A caveat to this, however, is that if, in fact, the oil and gas sector recovers in any meaningful way any time soon, the company’s earnings will rise very quickly and work to bring the multiple down without a meaningful decrease in the stock price.
Badger Daylighting is a well-run company with a history of high margins and strong returns on equity. At this point, it represents a good diversified play in the industrial sector as it offers services for a broad range of infrastructure-related industries, including the oil and gas industry, petro-chemical plants, power plants and other large industrial facilities in North America.
While I believe that the stock is vulnerable due to its high valuation, I also believe that it is a great long-term holding.
Canadian Tire Corporation Limited (TSX:CTC.A)
Successful retailers are making it in an environment where others are forced into bankruptcy and struggling with mounting losses.

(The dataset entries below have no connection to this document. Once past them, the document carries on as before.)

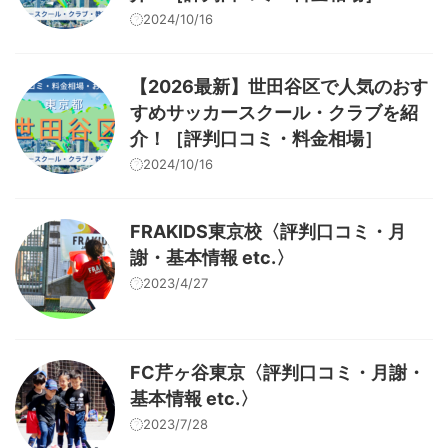
2024/10/16
【2026最新】世田谷区で人気のおす
すめサッカースクール・クラブを紹
介！［評判口コミ・料金相場］
2024/10/16
FRAKIDS東京校〈評判口コミ・月
謝・基本情報 etc.〉
2023/4/27
FC芹ヶ谷東京〈評判口コミ・月謝・
基本情報 etc.〉
2023/7/28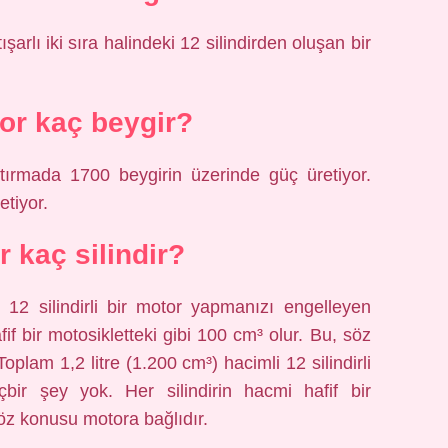
şarlı iki sıra halindeki 12 silindirden oluşan bir
or kaç beygir?
ırmada 1700 beygirin üzerinde güç üretiyor.
etiyor.
r kaç silindir?
 12 silindirli bir motor yapmanızı engelleyen
fif bir motosikletteki gibi 100 cm³ olur. Bu, söz
lam 1,2 litre (1.200 cm³) hacimli 12 silindirli
bir şey yok. Her silindirin hacmi hafif bir
söz konusu motora bağlıdır.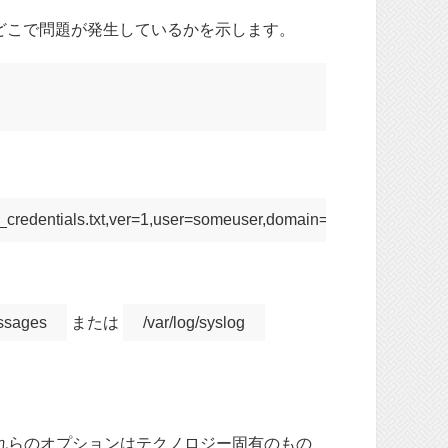
どこで問題が発生しているかを示します。
essages
または
/var/log/syslog
れらのオプションはテクノロジー固有のもの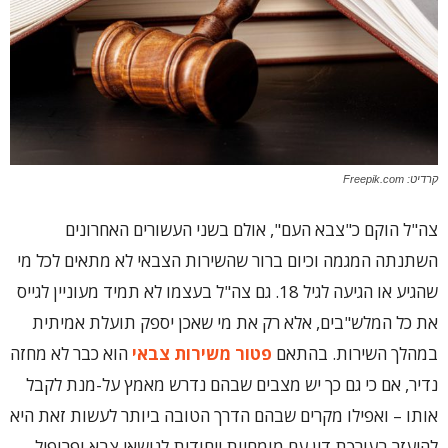
קרדיט: Freepik.com
צה"ל הוקם כ"צבא העם", אולם בשני העשורים האחרונים
השתנתה המגמה וכיום ברור שהשירות הצבאי לא מתאים לכל מי
שהגיע או הגיעה לגיל 18. גם צה"ל בעצמו לא תמיד מעוניין לגייס
את כל המלש"בים, אלא רק את מי שאכן יספק תועלת אמיתית
במהלך השירות. בהתאם
פטור משירות צבאי
הוא כבר לא מחזה
נדיר, אם כי גם כך יש מצבים שבהם נדרש מאמץ על-מנת לקבל
אותו – ואפילו מקרים שבהם הדרך הטובה ביותר לעשות זאת היא
להיעזר בעורכת דין עם מומחיות ייחודית לנושאי צבא ופרופיל,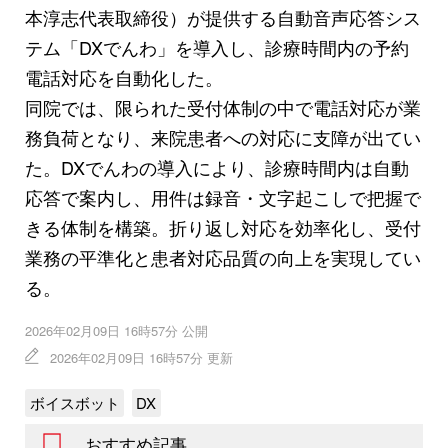
本淳志代表取締役）が提供する自動音声応答シス
テム「DXでんわ」を導入し、診療時間内の予約
電話対応を自動化した。
同院では、限られた受付体制の中で電話対応が業
務負荷となり、来院患者への対応に支障が出てい
た。DXでんわの導入により、診療時間内は自動
応答で案内し、用件は録音・文字起こしで把握で
きる体制を構築。折り返し対応を効率化し、受付
業務の平準化と患者対応品質の向上を実現してい
る。
2026年02月09日 16時57分 公開
2026年02月09日 16時57分 更新
ボイスボット
DX
おすすめ記事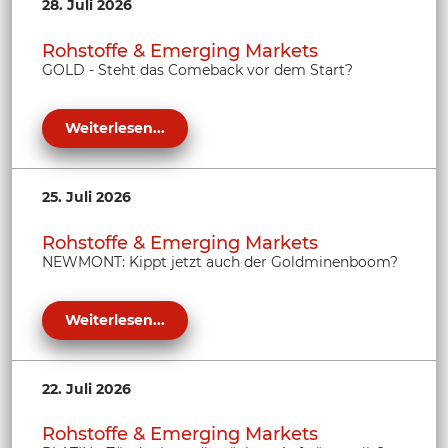
28. Juli 2026
Rohstoffe & Emerging Markets
GOLD - Steht das Comeback vor dem Start?
Weiterlesen...
25. Juli 2026
Rohstoffe & Emerging Markets
NEWMONT: Kippt jetzt auch der Goldminenboom?
Weiterlesen...
22. Juli 2026
Rohstoffe & Emerging Markets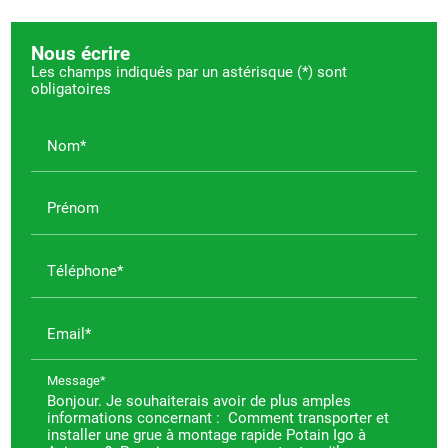
Nous écrire
Les champs indiqués par un astérisque (*) sont
obligatoires
Nom*
Prénom
Téléphone*
Email*
Message*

Target Corporation left Canada a couple of years back, and now Sears Canada Inc. seems to be on its way out; losses have continued to mount, and the company expects an awful fourth quarter 2016. Canadian Tire is surviving and thriving in this environment, and this says a lot about the company and its prospects going forward.
The competitive environment for Canadian Tire has improved due to the fact that store closures have removed competitors and left the remaining retailers capturing a larger share of consumers’ dollars, including Canadian Tire.
The company’s same-store-sales growth has been exceptional, and the latest quarter (the fourth quarter of 2016) was no exception.
Same-store sales at the Canadian Tire banner stores increased a very healthy 8.1%. Same-store sales at Mark’s Work Warehouse increased 10.6%. And same-store sales at FGL Sports increased 5.1%. In addition, Canadian Tire has grown its EPS from $7.02 per share in 2013 to $9.22 in 2016. In 2016, EPS increased 11.3%, and based on consensus expectations, 2017 EPS will increase 9.5%.
It is worth noting that the company has beat expectations in all of the last four quarters. The stock has a one-year return of 22% and trades at a P/E ratio of 17.4 times. I think the company still has good upside.